Lo verdaderamente preocupante es lo que ha sucedido después. Y es que Vini ha dicho hasta aquí. El futbolista brasileño quería abandonar el terreno de juego, y han sido el árbitro y el propio Ancelotti quienes lo han evitado. Pero aquí queda en evidencia un sistema que, evidentemente, no funciona ante las agresiones racistas, porque mucho antes de que un futbolista llegue al punto de querer abandonar el césped ante estos insultos, el partido debería estar suspendido.

Un punto en el que La Liga demuestra estar a años luz de otras competiciones que sí cuentan con mecanismos para acabar de raíz con este problema, como la Premier League. Y llegados a este punto, el Real Madrid también ha dicho basta. El propio Ancelotti ha respaldado a su futbolista ante un problema que trasciende lo futbolístico pidiendo al colegiado que detuviera el encuentro, y otros compañeros, como Courtois, han afirmado que habrían abandonado el campo junto a Vini si él se lo hubiera pedido.

Sin embargo, aun así, existen personas que no solo justifican este tipo de actitudes, sino que las encuentran como una reacción lógica a lo que sucede con el brasileño en el césped. Porque Vini provoca, porque Vini protesta, y porque Vini baila. Pero casualmente, eso solo sirve de excusa para ser la diana de agresiones racistas en los campos de La Liga, porque en ningún momento ha tenido ningún problema en competiciones europeas, y la mayoría de laterales que lo han marcado en la Champions League se han deshecho en elogios hacia él. Tampoco los estadios de cualquier rincón de Europa lo han despedido haciendo gestos de macaco mientras se marcha a los vestuarios.

Pero este relato se cae por sí solo, porque desde que llegó a España con solo 18 años, el brasileño ha sido víctima de una persecución que, con el paso del tiempo, únicamente ha cambiado el enfoque. Porque cuando llegó a España era el hazmerreír, el pufo y el paquete, hasta el punto de que la presión sobre él le hizo derrumbarse tras marcar un gol en el Bernabéu. Con solo 19 años, siendo la diana únicamente por vestir la blanca.
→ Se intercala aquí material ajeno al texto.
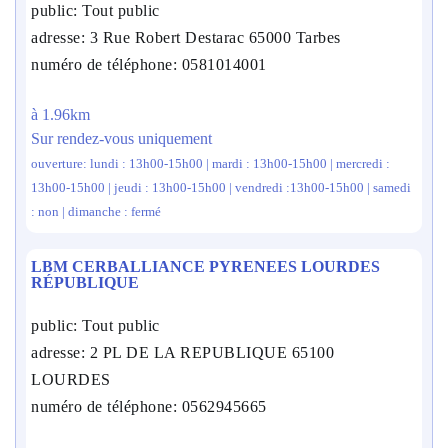
public: Tout public
adresse: 3 Rue Robert Destarac 65000 Tarbes
numéro de téléphone: 0581014001
à 1.96km
Sur rendez-vous uniquement
ouverture: lundi : 13h00-15h00 | mardi : 13h00-15h00 | mercredi :
13h00-15h00 | jeudi : 13h00-15h00 | vendredi :13h00-15h00 | samedi
: non | dimanche : fermé
LBM CERBALLIANCE PYRENEES LOURDES
RÉPUBLIQUE
public: Tout public
adresse: 2 PL DE LA REPUBLIQUE 65100
LOURDES
numéro de téléphone: 0562945665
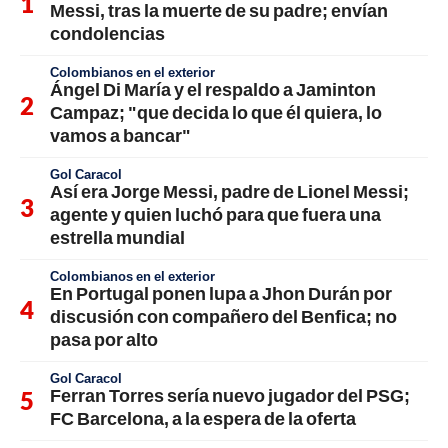
Messi, tras la muerte de su padre; envían
condolencias
Colombianos en el exterior
Ángel Di María y el respaldo a Jaminton
Campaz; "que decida lo que él quiera, lo
vamos a bancar"
Gol Caracol
Así era Jorge Messi, padre de Lionel Messi;
agente y quien luchó para que fuera una
estrella mundial
Colombianos en el exterior
En Portugal ponen lupa a Jhon Durán por
discusión con compañero del Benfica; no
pasa por alto
Gol Caracol
Ferran Torres sería nuevo jugador del PSG;
FC Barcelona, a la espera de la oferta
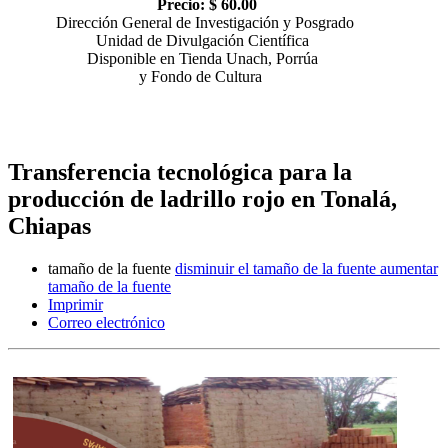
Precio: $ 60.00
Dirección General de Investigación y Posgrado
Unidad de Divulgación Científica
Disponible en Tienda Unach, Porrúa
y Fondo de Cultura
Transferencia tecnológica para la
producción de ladrillo rojo en Tonalá,
Chiapas
tamaño de la fuente
disminuir el tamaño de la fuente
aumentar
tamaño de la fuente
Imprimir
Correo electrónico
Pero en un momento dado, las que iban fuera comenzaron a entrar. Y entonces dejó de hacer gracia y empezó a dar miedo. Y ahí comenzó una cacería en la que simplemente dejaron de llamarle malo para llamarle mono, y una larga lista de hermosuras que aguanta día sí y día también.

Y todo esto desemboca en algo tan lamentable como lo acontecido esta tarde en Mestalla. Miles de personas, impunes, tras una hora y media de improperios racistas, se saben ganadores de la batalla mientras que el brasileño encaraba los vestuarios. Una victoria de la que La Liga, de la mano de la ausencia de consecuencias, es cómplice. Y junto a ella todas las personas, medios de comunicación y estamentos que justifican estas actitudes en base a lo que sucede en el campo.
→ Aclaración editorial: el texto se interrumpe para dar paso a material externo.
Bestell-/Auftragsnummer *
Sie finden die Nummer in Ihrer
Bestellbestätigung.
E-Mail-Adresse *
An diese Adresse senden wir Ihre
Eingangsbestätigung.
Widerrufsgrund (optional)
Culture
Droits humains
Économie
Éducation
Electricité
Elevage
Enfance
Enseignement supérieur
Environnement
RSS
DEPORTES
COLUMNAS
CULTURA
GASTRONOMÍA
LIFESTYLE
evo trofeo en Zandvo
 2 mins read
Un problema que, como bien dice Ancelotti, va mucho más allá de lo futbolístico. Y muestra un grave problema que no solo afecta a La Liga, sino también a la sociedad española, capaz de justificar un problema que debería llevar décadas erradicado en base a lo que ocurre con la pelota en algo que, al fin y al cabo, no deja de ser un juego.
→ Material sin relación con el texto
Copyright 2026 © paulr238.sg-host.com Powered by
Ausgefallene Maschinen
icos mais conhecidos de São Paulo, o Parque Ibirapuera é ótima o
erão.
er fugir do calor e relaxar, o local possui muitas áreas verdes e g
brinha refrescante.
Pero parece ser que, de una vez por todas, el Real Madrid ha dicho hasta aquí. Y es que para erradicar el racismo no valen medias tintas. Tampoco las excusas, ni mucho menos las concesiones. Porque ha quedado demostrado que poner la otra mejilla no funciona. Un problema que va mucho más allá del color de la camiseta que viste cada uno, y que, tal vez, todos aquellos que no logran identificarlo, es porque sean parte del problema.